Hello... I'm new here and I'm not even sure if I'm in the right place but I'm looking to get some help with regarding home porperty boundaries. For starter I live  in Brampton, Onatrio Canada . Can anyone direct me were I might get the help I need? I have a neighbor from hell that rents her home. I trying to get our fence redone since the fence is pretty much shot/finish. It hard to reach this owner since the renter are of no use either.  Any ways this spring we had soome bad storms causing are fence to collapse . I been trying to get it fixed but can't get the neighbor in on the repairs. So now I am left I assuming going to the city over it, yes ? Also, what I want is prove where my porperty boundaries are beforehand to be sure before I do anything, any help would be much appreciated, thanks

Oh, by the way if this is an none Canadian forum site please just delete my account. I believe I need to locate the correct area


----------



## Steve123 (Jun 30, 2019)

The city might have a survey on record for your property.     Sometimes they put iron pins in the ground to mark the property lines, and sometimes the pins are still there after the owners have finished their landscaping.    Worst case is you might have to hire a surveyor to mark the property line.   You may want to go to one or two of the bigger fence companies in your area and discuss this with them.     They must come across this all the time (although they likely leave it to the homeowner to define where they want their fence).


----------



## JoeD (Jun 30, 2019)

The only to be sure where the property line is located is a survey.


----------



## billshack (Jun 30, 2019)

On your deed you will have location plan . you should have one .
this is what they look like 

*Location plan*






A location plan is a supporting document that may be required by a planning authority as part of a planning application. This may be in addition to a site plan and/or a block plan.
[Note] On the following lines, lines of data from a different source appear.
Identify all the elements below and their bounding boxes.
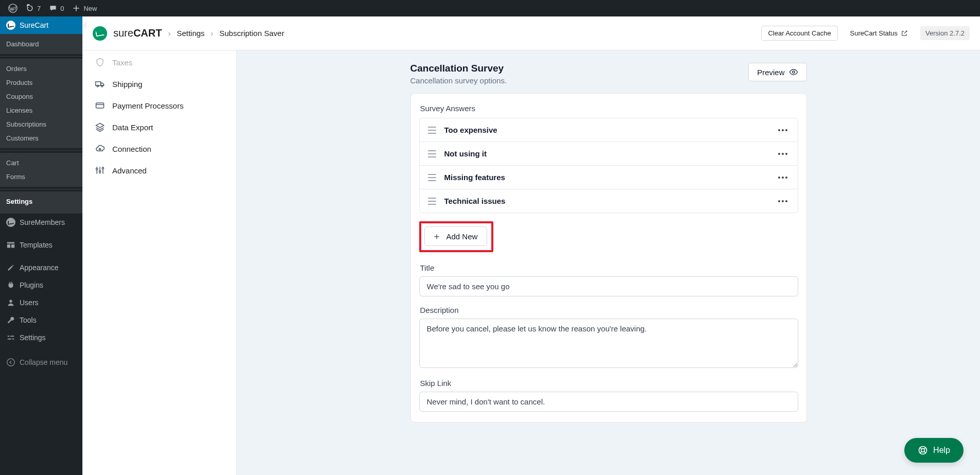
sidebar-sub-dashboard[interactable]: Dashboard [0,37,82,51]
more-actions-button[interactable] [776,151,789,157]
survey-card: Survey Answers Too expensive Not using i… [410,93,807,423]
settings-subnav: Taxes Shipping Payment Processors Data E… [82,50,237,475]
svg-point-1 [9,300,12,303]
sidebar-sub-coupons[interactable]: Coupons [0,90,82,103]
more-actions-button[interactable] [776,198,789,204]
svg-rect-10 [96,103,104,108]
drag-handle-icon[interactable] [428,127,436,134]
sidebar-sub-forms[interactable]: Forms [0,170,82,184]
suremembers-icon [6,218,15,227]
svg-rect-4 [8,339,11,340]
collapse-icon [6,358,15,367]
main-region: sureCART › Settings › Subscription Saver… [82,16,980,475]
sidebar-label: Templates [20,241,53,249]
section-subtitle: Cancellation survey options. [410,76,507,85]
svg-line-24 [924,447,926,449]
nav-label: Taxes [112,58,132,67]
refresh-count: 7 [37,5,41,12]
sidebar-sub-cart[interactable]: Cart [0,156,82,170]
wp-admin-toolbar: 7 0 New [0,0,980,16]
drag-handle-icon[interactable] [428,174,436,181]
sidebar-label: Tools [20,316,37,324]
skip-link-input[interactable] [419,392,798,412]
nav-label: Advanced [112,166,147,175]
sidebar-item-templates[interactable]: Templates [0,236,82,254]
nav-label: Data Export [112,123,153,132]
preview-label: Preview [757,68,784,77]
answer-row: Not using it [420,142,798,166]
sidebar-item-users[interactable]: Users [0,294,82,311]
sidebar-label: SureMembers [20,218,65,226]
sidebar-sub-settings[interactable]: Settings [0,195,82,208]
drag-handle-icon[interactable] [428,198,436,205]
svg-point-16 [99,171,100,172]
add-new-highlight: ＋ Add New [419,221,494,252]
svg-rect-3 [10,336,14,337]
svg-point-17 [102,167,104,169]
nav-label: Connection [112,145,151,153]
appearance-icon [6,263,15,272]
toolbar-new[interactable]: New [68,0,101,16]
sidebar-item-plugins[interactable]: Plugins [0,276,82,294]
title-input[interactable] [419,276,798,296]
settings-icon [6,333,15,342]
sidebar-item-tools[interactable]: Tools [0,311,82,329]
sidebar-label: Plugins [20,281,43,289]
plugins-icon [6,280,15,290]
nav-label: Payment Processors [112,101,183,110]
surecart-status-button[interactable]: SureCart Status [844,26,915,40]
more-actions-button[interactable] [776,127,789,133]
sidebar-item-appearance[interactable]: Appearance [0,259,82,276]
description-textarea[interactable]: Before you cancel, please let us know th… [419,319,798,368]
answer-label: Too expensive [444,126,768,134]
version-badge: Version 2.7.2 [920,26,970,40]
add-new-button[interactable]: ＋ Add New [424,226,488,246]
nav-shipping[interactable]: Shipping [88,73,231,95]
more-actions-button[interactable] [776,174,789,181]
new-label: New [83,5,97,12]
svg-line-22 [924,452,926,453]
sidebar-item-suremembers[interactable]: SureMembers [0,214,82,231]
life-buoy-icon [918,445,928,455]
plus-icon: ＋ [432,232,441,241]
toolbar-comments[interactable]: 0 [45,0,68,16]
skip-link-label: Skip Link [420,379,798,388]
wp-logo[interactable] [4,0,22,16]
sidebar-sub-products[interactable]: Products [0,76,82,90]
sidebar-item-wp-settings[interactable]: Settings [0,329,82,346]
shield-icon [95,57,105,67]
section-header: Cancellation Survey Cancellation survey … [410,50,807,93]
sliders-icon [95,165,105,175]
nav-payment-processors[interactable]: Payment Processors [88,95,231,116]
help-fab-button[interactable]: Help [904,438,964,463]
surecart-icon [6,21,15,30]
eye-icon [789,67,798,77]
sidebar-item-surecart[interactable]: SureCart [0,16,82,34]
svg-point-9 [101,85,103,87]
wp-admin-sidebar: SureCart Dashboard Orders Products Coupo… [0,16,82,475]
sidebar-label: SureCart [20,21,48,29]
svg-point-15 [96,168,98,170]
breadcrumb-settings[interactable]: Settings [177,29,204,38]
drag-handle-icon[interactable] [428,150,436,157]
sidebar-sub-licenses[interactable]: Licenses [0,103,82,117]
clear-cache-button[interactable]: Clear Account Cache [761,26,837,41]
preview-button[interactable]: Preview [748,63,806,81]
nav-label: Shipping [112,80,142,89]
breadcrumb-current: Subscription Saver [219,29,284,38]
sidebar-sub-customers[interactable]: Customers [0,131,82,145]
sidebar-sub-orders[interactable]: Orders [0,62,82,76]
toolbar-refresh[interactable]: 7 [22,0,45,16]
svg-rect-5 [12,339,14,340]
svg-line-21 [920,447,921,449]
answer-row: Technical issues [420,189,798,213]
nav-data-export[interactable]: Data Export [88,116,231,138]
status-label: SureCart Status [850,29,898,37]
sidebar-sub-subscriptions[interactable]: Subscriptions [0,117,82,131]
sidebar-collapse[interactable]: Collapse menu [0,354,82,371]
nav-taxes[interactable]: Taxes [88,51,231,73]
sidebar-label: Appearance [20,263,59,272]
nav-advanced[interactable]: Advanced [88,160,231,181]
nav-connection[interactable]: Connection [88,138,231,160]
cloud-icon [95,144,105,154]
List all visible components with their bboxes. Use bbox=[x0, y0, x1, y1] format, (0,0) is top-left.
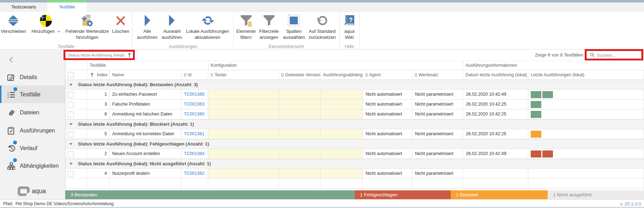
svg-text:3: 3 bbox=[7, 96, 9, 99]
svg-text:?: ? bbox=[349, 17, 353, 24]
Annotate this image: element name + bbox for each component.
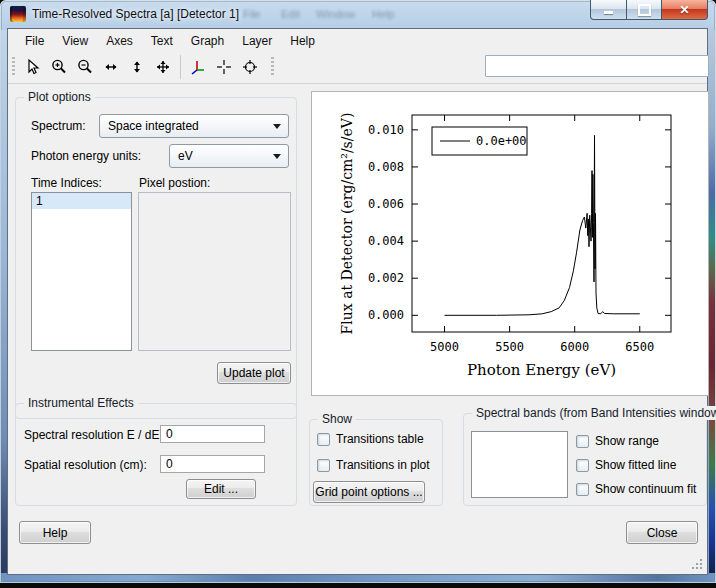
toolbar-input[interactable] [485,55,709,77]
show-continuum-fit-label: Show continuum fit [595,482,696,496]
spectrum-select[interactable]: Space integrated [99,114,289,138]
svg-text:6500: 6500 [625,340,654,354]
expand-horizontal-button[interactable] [98,55,124,79]
menu-axes[interactable]: Axes [97,32,142,50]
update-plot-button[interactable]: Update plot [217,362,291,384]
spectrum-label: Spectrum: [31,119,86,133]
menu-bar: File View Axes Text Graph Layer Help [8,30,707,51]
spectral-bands-list[interactable] [471,431,568,498]
window-border-right [709,30,715,573]
spectral-resolution-field[interactable] [160,425,265,443]
minimize-icon [604,11,613,14]
chevron-down-icon [273,154,281,159]
help-button[interactable]: Help [19,521,91,544]
maximize-button[interactable] [627,0,662,20]
axes-triad-icon [189,58,207,76]
pixel-position-list[interactable] [138,192,291,351]
list-item[interactable]: 1 [32,193,131,209]
zoom-out-button[interactable] [72,55,98,79]
spatial-resolution-field[interactable] [160,455,265,473]
svg-text:Photon Energy (eV): Photon Energy (eV) [467,361,616,379]
title-bar[interactable]: Time-Resolved Spectra [a] [Detector 1] F… [0,0,716,28]
time-indices-list[interactable]: 1 [31,192,132,351]
client-area: File View Axes Text Graph Layer Help [7,28,708,575]
close-icon: ✕ [679,3,689,17]
spectrum-select-value: Space integrated [108,119,199,133]
menu-file[interactable]: File [16,32,53,50]
titlebar-ghost-text: Help [372,8,395,20]
show-fitted-line-checkbox[interactable] [576,459,589,472]
spectrum-chart-svg: 50005500600065000.0000.0020.0040.0060.00… [312,92,708,395]
expand-vertical-button[interactable] [124,55,150,79]
toolbar-grip[interactable] [271,57,274,77]
show-continuum-fit-checkbox[interactable] [576,483,589,496]
transitions-table-checkbox[interactable] [317,433,330,446]
show-range-label: Show range [595,434,659,448]
svg-text:0.000: 0.000 [368,308,404,322]
show-fitted-line-label: Show fitted line [595,458,676,472]
show-continuum-fit-row: Show continuum fit [576,482,696,496]
close-button[interactable]: ✕ [662,0,708,20]
energy-units-select-value: eV [178,149,193,163]
show-fitted-line-row: Show fitted line [576,458,676,472]
edit-button[interactable]: Edit ... [186,479,256,499]
pan-icon [154,58,172,76]
app-window: Time-Resolved Spectra [a] [Detector 1] F… [0,0,716,583]
svg-text:0.004: 0.004 [368,234,404,248]
svg-text:0.006: 0.006 [368,197,404,211]
close-dialog-button[interactable]: Close [626,521,698,544]
grid-point-options-button[interactable]: Grid point options ... [313,481,425,503]
svg-text:0.002: 0.002 [368,271,404,285]
svg-text:Flux at Detector (erg/cm²/s/eV: Flux at Detector (erg/cm²/s/eV) [339,113,355,335]
zoom-out-icon [76,58,94,76]
transitions-table-row: Transitions table [317,432,424,446]
transitions-table-label: Transitions table [336,432,424,446]
menu-text[interactable]: Text [142,32,182,50]
show-range-row: Show range [576,434,659,448]
target-icon [241,58,259,76]
crosshair-icon [215,58,233,76]
titlebar-ghost-text: File [243,8,261,20]
toolbar-separator [180,55,181,79]
titlebar-ghost-text: Edit [281,8,300,20]
energy-units-select[interactable]: eV [169,144,289,168]
select-cursor-button[interactable] [20,55,46,79]
menu-graph[interactable]: Graph [182,32,233,50]
menu-help[interactable]: Help [281,32,324,50]
instrumental-effects-group-label: Instrumental Effects [24,396,138,410]
titlebar-ghost-text: Window [316,8,355,20]
target-button[interactable] [237,55,263,79]
transitions-plot-checkbox[interactable] [317,459,330,472]
plot-options-group-label: Plot options [24,90,95,104]
axes-button[interactable] [185,55,211,79]
menu-layer[interactable]: Layer [233,32,281,50]
spectral-resolution-label: Spectral resolution E / dE: [24,428,163,442]
expand-horizontal-icon [102,58,120,76]
window-title: Time-Resolved Spectra [a] [Detector 1] [32,7,239,21]
svg-text:6000: 6000 [560,340,589,354]
zoom-in-icon [50,58,68,76]
maximize-icon [638,4,651,16]
zoom-in-button[interactable] [46,55,72,79]
pan-button[interactable] [150,55,176,79]
chevron-down-icon [273,124,281,129]
crosshair-button[interactable] [211,55,237,79]
spatial-resolution-label: Spatial resolution (cm): [24,458,147,472]
show-group-label: Show [318,412,356,426]
menu-view[interactable]: View [53,32,97,50]
svg-text:5500: 5500 [495,340,524,354]
resize-grip-icon[interactable] [691,558,703,570]
expand-vertical-icon [128,58,146,76]
spectrum-chart: 50005500600065000.0000.0020.0040.0060.00… [311,91,709,396]
minimize-button[interactable] [590,0,627,20]
svg-text:5000: 5000 [430,340,459,354]
toolbar-grip[interactable] [12,57,15,77]
show-range-checkbox[interactable] [576,435,589,448]
svg-text:0.0e+00: 0.0e+00 [476,134,527,148]
app-icon [10,6,26,22]
select-cursor-icon [24,58,42,76]
transitions-plot-label: Transitions in plot [336,458,430,472]
toolbar [8,51,707,84]
transitions-plot-row: Transitions in plot [317,458,430,472]
spectral-bands-group-label: Spectral bands (from Band Intensities wi… [472,406,716,420]
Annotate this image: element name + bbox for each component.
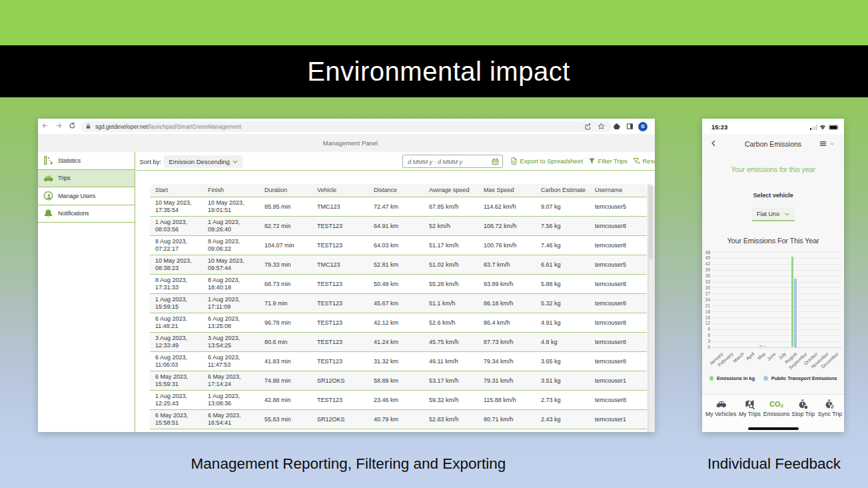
date-range-input[interactable]: d MMM y - d MMM y [402,155,503,168]
tab-stop-trip[interactable]: Stop Trip [790,395,817,433]
car-icon [715,399,727,409]
column-header[interactable]: Duration [259,187,312,194]
table-cell: 71.9 min [259,300,312,307]
table-cell: temcouser8 [590,242,641,249]
table-cell: 1 Aug 2023,15:59:15 [150,296,203,311]
tab-my-trips[interactable]: My Trips [736,395,763,433]
chart-gridline [712,323,841,324]
table-cell: temcouser8 [590,339,641,346]
table-cell: 6 May 2023,15:58:51 [150,412,203,427]
filter-trips-button[interactable]: Filter Trips [588,152,628,170]
table-cell: 58.89 km [368,377,424,385]
column-header[interactable]: Start [150,187,203,194]
select-vehicle-label: Select vehicle [702,191,844,199]
column-header[interactable]: Vehicle [312,187,368,194]
emission-bar[interactable] [791,257,794,347]
table-cell: 9.07 kg [536,203,590,211]
export-spreadsheet-button[interactable]: Export to Spreadsheet [510,152,584,170]
menu-hamburger-icon[interactable] [819,140,827,147]
emissions-heading: Your emissions for this year [702,165,844,173]
column-header[interactable]: Average speed [424,187,478,194]
sort-by-label: Sort by: [140,158,162,165]
column-header[interactable]: Distance [368,187,424,194]
table-cell: 10 May 2023,08:38:23 [150,257,203,272]
column-header[interactable]: Carbon Estimate [536,187,590,194]
x-axis-label: June [766,351,777,361]
tab-label: My Vehicles [705,411,736,417]
transport-bar[interactable] [763,346,765,347]
tab-sync-trip[interactable]: Sync Trip [817,395,843,433]
table-row[interactable]: 1 Aug 2023,12:25:431 Aug 2023,13:08:3642… [150,391,647,410]
legend-dot [709,376,714,381]
table-row[interactable]: 10 May 2023,08:38:2310 May 2023,09:57:44… [150,255,647,275]
sidebar-item-notifications[interactable]: Notifications [38,205,135,223]
table-cell: temcouser5 [590,261,641,269]
caption-right: Individual Feedback [707,455,841,473]
legend-label: Emissions in kg [717,375,755,381]
table-row[interactable]: 6 Aug 2023,11:48:216 Aug 2023,13:25:0896… [150,313,647,333]
extensions-puzzle-icon[interactable] [613,123,620,130]
table-row[interactable]: 6 Aug 2023,11:06:036 Aug 2023,11:47:5341… [150,352,647,371]
table-row[interactable]: 1 Aug 2023,15:59:151 Aug 2023,17:11:0971… [150,294,647,313]
table-row[interactable]: 10 May 2023,17:35:5410 May 2023,19:01:51… [150,197,647,217]
table-cell: 40.79 km [368,416,424,423]
sidebar-item-label: Statistics [58,157,81,164]
table-cell: 2.73 kg [536,397,590,404]
table-cell: 8 Aug 2023,09:06:22 [203,238,259,253]
browser-toolbar: sgd.getdeveloper.net/launchpad/SmartGree… [38,119,655,134]
y-axis-label: 39 [702,267,710,272]
chart-gridline [712,341,841,342]
x-axis-label: May [756,351,766,361]
scrollbar-thumb[interactable] [649,186,653,259]
reset-filters-button[interactable]: Rese [633,152,655,170]
profile-avatar[interactable]: S [638,122,648,131]
sort-select[interactable]: Emission Descending [164,155,243,168]
table-cell: 53.17 km/h [424,377,478,385]
y-axis-label: 0 [702,345,710,349]
table-cell: temcouser1 [590,377,641,385]
table-cell: 114.62 km/h [478,203,536,211]
sidebar-item-label: Trips [58,175,71,181]
table-row[interactable]: 8 Aug 2023,07:22:178 Aug 2023,09:06:2210… [150,236,647,255]
browser-forward-icon[interactable] [55,122,63,129]
browser-back-icon[interactable] [41,122,49,129]
emission-bar[interactable] [759,345,762,347]
table-cell: 7.56 kg [536,223,590,230]
tab-emissions[interactable]: CO2Emissions [763,395,790,433]
sidebar-item-trips[interactable]: Trips [38,170,135,188]
stopwatch-stop-icon [798,399,808,409]
sidebar-item-manage-users[interactable]: Manage Users [38,187,135,205]
sidebar-item-statistics[interactable]: Statistics [38,152,135,170]
table-cell: 23.46 km [368,397,424,404]
table-row[interactable]: 6 May 2023,15:59:316 May 2023,17:14:2474… [150,371,647,391]
bookmark-star-icon[interactable] [598,123,605,130]
table-row[interactable]: 6 May 2023,15:58:516 May 2023,16:54:4155… [150,410,647,429]
table-cell: 50.48 km [368,281,424,288]
transport-bar[interactable] [794,279,797,347]
address-bar[interactable]: sgd.getdeveloper.net/launchpad/SmartGree… [81,121,612,132]
side-panel-icon[interactable] [626,123,634,130]
table-cell: 6 May 2023,15:59:31 [150,373,203,388]
tab-my-vehicles[interactable]: My Vehicles [705,395,736,433]
vehicle-select[interactable]: Fiat Uno [752,207,795,221]
column-header[interactable]: Finish [203,187,259,194]
filter-label: Filter Trips [598,157,628,165]
calendar-icon[interactable] [492,158,499,165]
table-cell: 55.28 km/h [424,281,478,288]
column-header[interactable]: Max Speed [478,187,536,194]
column-header[interactable]: Username [590,187,641,194]
chevron-down-icon [232,159,238,165]
table-row[interactable]: 3 Aug 2023,12:33:493 Aug 2023,13:54:2580… [150,333,647,352]
menu-chevron-down-icon[interactable] [829,141,835,147]
share-icon[interactable] [584,123,592,130]
sort-select-value: Emission Descending [169,158,230,165]
table-cell: 7.46 kg [536,242,590,249]
chart-gridline [712,252,841,253]
table-row[interactable]: 8 Aug 2023,17:31:338 Aug 2023,18:40:1868… [150,275,647,294]
table-cell: TEST123 [312,358,368,365]
table-row[interactable]: 1 Aug 2023,08:03:561 Aug 2023,09:26:4082… [150,217,647,236]
browser-reload-icon[interactable] [69,122,76,129]
table-scrollbar[interactable] [648,184,655,432]
legend-dot [763,376,768,381]
home-indicator[interactable] [748,427,799,430]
A location plan provides an illustration of the proposed development in its surrounding context. This enables the planning authority to properly identify the land to which the application refers, and is typically based on an up-to-date Ordnance Survey (or similar) map.

A location plan should use an identified standard metric scale, typically 1:1250 or, for larger sites, 1:2500, and generally fits onto an A4 size sheet when printed. It is important that the plan indicates the direction of North, to make its orientation clear.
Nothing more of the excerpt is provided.